La crisi del modello tradizionale ha aperto, quindi, la strada a nuove soluzioni basate su principi di flessibilità, partecipazione e sostenibilità. Tra le prospettive più promettenti sono emerse:

  1. compensazione e perequazione: strumenti mirati a redistribuire equamente oneri e benefici tra proprietari e collettività. La perequazione, in particolare, consente di:
    • evitare discriminazioni tra aree edificabili e non edificabili;
    • garantire che tutti i proprietari all’interno di un comparto contribuiscano proporzionalmente alla realizzazione delle opere pubbliche;
  2. il project financing: il coinvolgimento di capitali privati rappresenta una soluzione per superare la cronica mancanza di risorse pubbliche. Un approccio che consente di:
    • accelerare la realizzazione di grandi opere infrastrutturali;
    • garantire una maggiore efficienza nella gestione dei progetti.
  3. la rigenerazione urbana: l’attenzione viene spostata dal consumo di suolo alla riqualificazione dell’esistente, promuovendo:
    • il recupero di aree dismesse o degradate;
    • lo sviluppo sostenibile, in linea con gli obiettivi di tutela ambientale e valorizzazione del paesaggio.
  4. la pianificazione integrata e partecipativa, con l’obiettivo di:
    • coinvolgere attivamente cittadini e stakeholder nelle decisioni;
    • superare la rigida gerarchia tra strumenti urbanistici, adottando un approccio basato sulla gerarchia degli interessi.

Conclusioni

Concludendo, il Presidente Greco evidenzia come la pianificazione urbanistica e il procedimento espropriativo si trovino oggi a un bivio. Da un lato, è necessario superare i limiti storici del modello tradizionale; dall’altro, occorre adottare soluzioni innovative che tengano conto delle nuove esigenze sociali, economiche e ambientali.

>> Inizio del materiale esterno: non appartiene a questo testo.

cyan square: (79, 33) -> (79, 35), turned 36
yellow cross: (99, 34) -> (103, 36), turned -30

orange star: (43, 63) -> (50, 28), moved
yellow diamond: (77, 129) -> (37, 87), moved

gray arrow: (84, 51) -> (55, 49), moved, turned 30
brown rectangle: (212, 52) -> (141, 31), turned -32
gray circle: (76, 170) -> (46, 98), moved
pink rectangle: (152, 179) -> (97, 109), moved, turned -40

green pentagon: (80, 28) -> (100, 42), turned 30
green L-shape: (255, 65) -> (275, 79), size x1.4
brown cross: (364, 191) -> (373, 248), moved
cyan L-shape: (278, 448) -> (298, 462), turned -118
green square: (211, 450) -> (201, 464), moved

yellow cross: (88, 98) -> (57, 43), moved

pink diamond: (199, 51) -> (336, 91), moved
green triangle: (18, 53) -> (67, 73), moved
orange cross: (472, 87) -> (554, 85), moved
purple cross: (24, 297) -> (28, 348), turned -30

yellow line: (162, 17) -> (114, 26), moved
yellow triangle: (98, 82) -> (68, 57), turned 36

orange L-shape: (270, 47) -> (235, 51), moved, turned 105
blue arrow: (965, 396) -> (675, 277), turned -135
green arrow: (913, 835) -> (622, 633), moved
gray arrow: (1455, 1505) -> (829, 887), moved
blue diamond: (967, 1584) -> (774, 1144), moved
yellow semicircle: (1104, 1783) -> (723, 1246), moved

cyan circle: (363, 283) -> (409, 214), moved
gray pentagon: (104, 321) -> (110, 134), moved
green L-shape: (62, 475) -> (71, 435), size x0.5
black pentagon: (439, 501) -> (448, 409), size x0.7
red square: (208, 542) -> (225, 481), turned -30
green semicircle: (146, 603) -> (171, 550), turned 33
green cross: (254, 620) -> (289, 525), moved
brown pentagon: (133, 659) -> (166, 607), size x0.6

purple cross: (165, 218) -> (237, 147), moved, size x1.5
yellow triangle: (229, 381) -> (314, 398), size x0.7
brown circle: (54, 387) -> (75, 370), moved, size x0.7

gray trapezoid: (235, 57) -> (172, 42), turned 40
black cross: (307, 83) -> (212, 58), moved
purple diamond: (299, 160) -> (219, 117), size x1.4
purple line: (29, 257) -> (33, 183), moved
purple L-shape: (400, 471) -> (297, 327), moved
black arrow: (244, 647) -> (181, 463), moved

La transizione verso strumenti più flessibili, equi e sostenibili rappresenta non solo una sfida, ma anche un’opportunità per costruire città più vivibili e resilienti. La compensazione, il project financing e la rigenerazione urbana sono solo alcune delle strade percorribili per garantire un futuro in cui il territorio sia gestito in modo intelligente e inclusivo.